_Task details:_
Omit the pictures, please, and give each record below again exactly.

_Records from a dataset:_
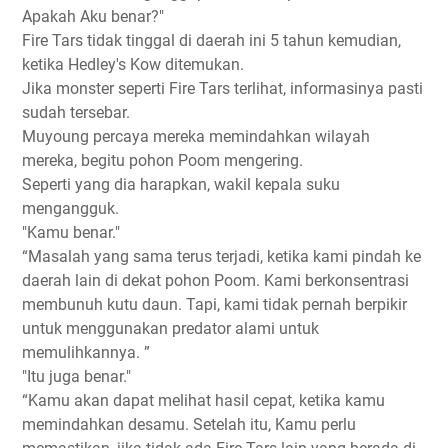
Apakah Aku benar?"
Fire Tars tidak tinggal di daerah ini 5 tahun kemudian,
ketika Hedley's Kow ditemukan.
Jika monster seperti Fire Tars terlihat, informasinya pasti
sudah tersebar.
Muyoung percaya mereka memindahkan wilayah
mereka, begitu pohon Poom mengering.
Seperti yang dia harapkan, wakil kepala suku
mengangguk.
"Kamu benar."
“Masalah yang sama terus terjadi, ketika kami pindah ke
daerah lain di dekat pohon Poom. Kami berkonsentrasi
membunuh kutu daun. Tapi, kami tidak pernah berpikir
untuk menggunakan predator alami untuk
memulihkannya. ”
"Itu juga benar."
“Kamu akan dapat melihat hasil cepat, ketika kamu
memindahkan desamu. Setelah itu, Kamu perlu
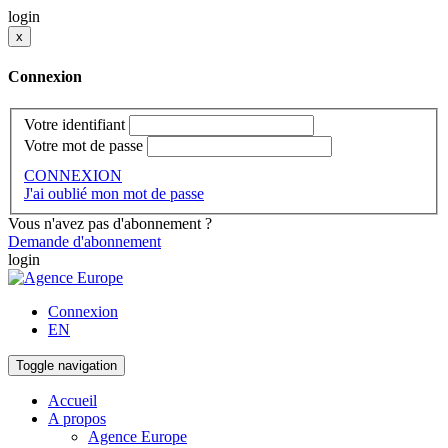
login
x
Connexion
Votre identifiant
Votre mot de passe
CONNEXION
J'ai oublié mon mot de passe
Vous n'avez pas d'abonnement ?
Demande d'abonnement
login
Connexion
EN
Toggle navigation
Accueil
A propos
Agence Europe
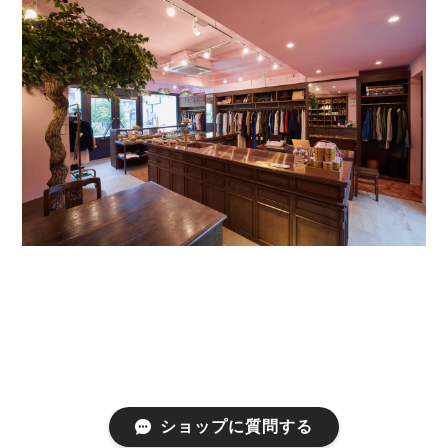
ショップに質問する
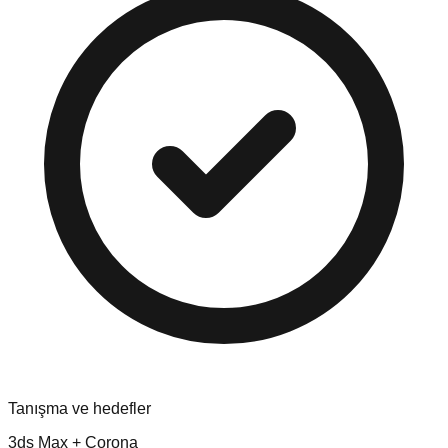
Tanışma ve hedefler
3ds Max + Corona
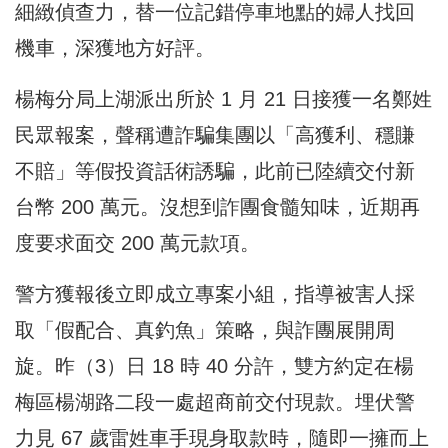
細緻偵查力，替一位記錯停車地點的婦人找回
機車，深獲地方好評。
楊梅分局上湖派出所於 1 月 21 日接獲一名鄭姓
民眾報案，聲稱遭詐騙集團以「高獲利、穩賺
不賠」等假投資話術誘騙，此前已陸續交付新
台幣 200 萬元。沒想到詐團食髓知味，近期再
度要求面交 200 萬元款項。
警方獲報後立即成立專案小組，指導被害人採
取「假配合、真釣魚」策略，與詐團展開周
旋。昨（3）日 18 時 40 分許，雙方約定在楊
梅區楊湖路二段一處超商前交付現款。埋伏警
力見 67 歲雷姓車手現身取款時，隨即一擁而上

_Answer box:_
Apakah Aku benar?"
Fire Tars tidak tinggal di daerah ini 5 tahun kemudian,
ketika Hedley's Kow ditemukan.
Jika monster seperti Fire Tars terlihat, informasinya pasti
sudah tersebar.
Muyoung percaya mereka memindahkan wilayah
mereka, begitu pohon Poom mengering.
Seperti yang dia harapkan, wakil kepala suku
mengangguk.
"Kamu benar."
“Masalah yang sama terus terjadi, ketika kami pindah ke
daerah lain di dekat pohon Poom. Kami berkonsentrasi
membunuh kutu daun. Tapi, kami tidak pernah berpikir
untuk menggunakan predator alami untuk
memulihkannya. ”
"Itu juga benar."
“Kamu akan dapat melihat hasil cepat, ketika kamu
memindahkan desamu. Setelah itu, Kamu perlu
login
x
Connexion
Votre identifiant
Votre mot de passe
CONNEXION
J'ai oublié mon mot de passe
Vous n'avez pas d'abonnement ?
Demande d'abonnement
login
Connexion
EN
Toggle navigation
Accueil
A propos
Agence Europe
ショップに質問する
Tanışma ve hedefler
3ds Max + Corona
細緻偵查力，替一位記錯停車地點的婦人找回
機車，深獲地方好評。
楊梅分局上湖派出所於 1 月 21 日接獲一名鄭姓
民眾報案，聲稱遭詐騙集團以「高獲利、穩賺
不賠」等假投資話術誘騙，此前已陸續交付新
台幣 200 萬元。沒想到詐團食髓知味，近期再
度要求面交 200 萬元款項。
警方獲報後立即成立專案小組，指導被害人採
取「假配合、真釣魚」策略，與詐團展開周
旋。昨（3）日 18 時 40 分許，雙方約定在楊
梅區楊湖路二段一處超商前交付現款。埋伏警
力見 67 歲雷姓車手現身取款時，隨即一擁而上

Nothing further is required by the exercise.